In this paper we described the project conducted in collaboration with Kaiser Permanente to investigate the benefits of using Semantic Technologies in data analysis. Using the RIM modelling standard, we developed a schema ontology that mirrors how domain experts conceptualise business processes in healthcare, and we translated the raw data into an RDF-graph following this schema. With this data model in hand we encoded in RDFox-Datalog the HEDIS CDC specification which is renowned for its complexity. The declarative nature of RDFox-Datalog allowed us to succinctly express HEDIS CDC in a rule ontology which is close to the language of the specification. During the development of the rule ontology RDF proved to be a flexible data format that keeps the vocabulary explicit and thus confers its legibility to the rules.

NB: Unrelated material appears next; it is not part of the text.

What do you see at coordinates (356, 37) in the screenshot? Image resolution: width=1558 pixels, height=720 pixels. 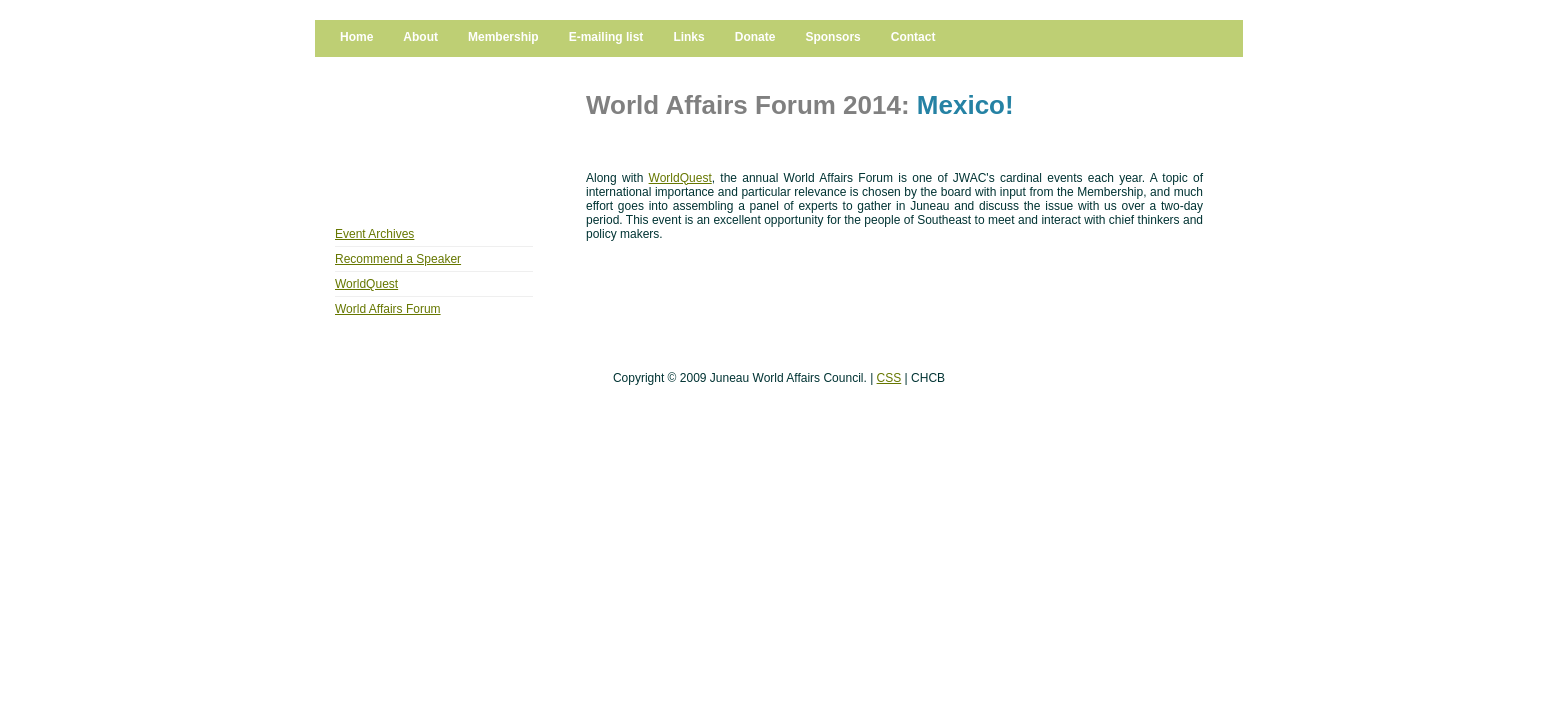 I see `Home` at bounding box center [356, 37].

The process of evaluating the rules on the patients and reconciling the results exceeded our and the HEDIS data analyst’s expectations. The data of 466 000 patients fit easily into memory and the results were computed on modest resources within 30 min using the highly efficient triple store RDFox. Due to RDFox’s good scalability we are confident that we could significantly reduce this time on a machine with more threads such as the vendor licensed production server.

The HEDIS data analyst noted that we had very few discrepancies from the outset and appreciated the ease with which changes and amendments could be done, not least because the data model and the rules provided comprehensible context. The explanation facilities in RDFox allowed us to easily trace discrepancies into the raw data. This reduced the number of development cycles of our application and we even discovered problems with the vendor solution. All results computed by our solution using RDFox were approved by the HEDIS analyst.

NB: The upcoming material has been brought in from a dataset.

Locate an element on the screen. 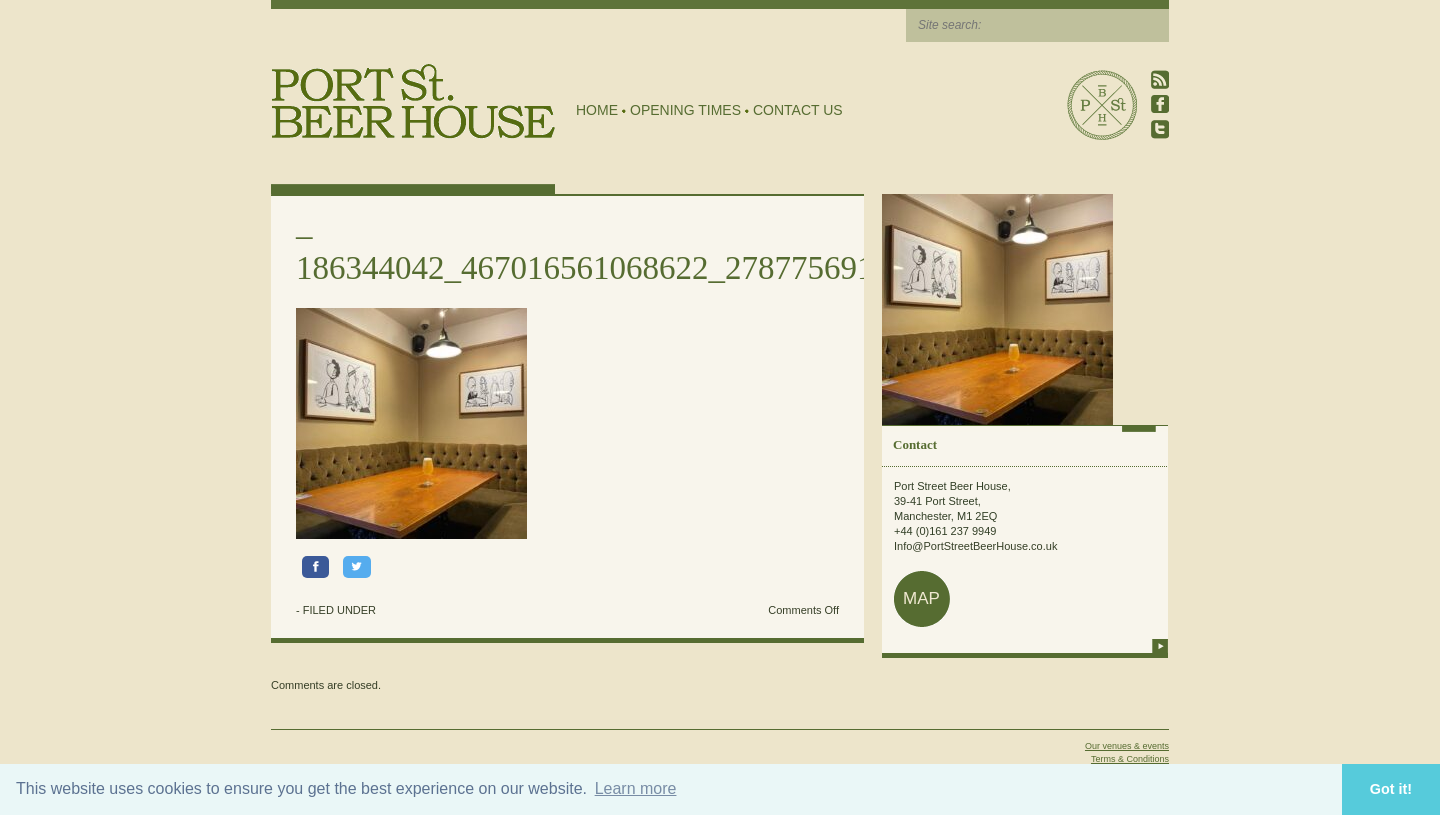 The image size is (1440, 815). 186344042_467016561068622_2787756918696967780_n is located at coordinates (684, 268).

With this project we have successfully demonstrated the advantages of Semantic Technologies over traditional solutions in the context of data analysis in healthcare, and we are planning a further project with Kaiser Permanente in which the approach will be extended to all of HEDIS and all of their regions. The project also shows a possible avenue for applications of Semantic Technologies in encoding regulatory corpora in the field of data analysis in general, and demonstrates that it has the potential to cut development and maintenance costs in business settings.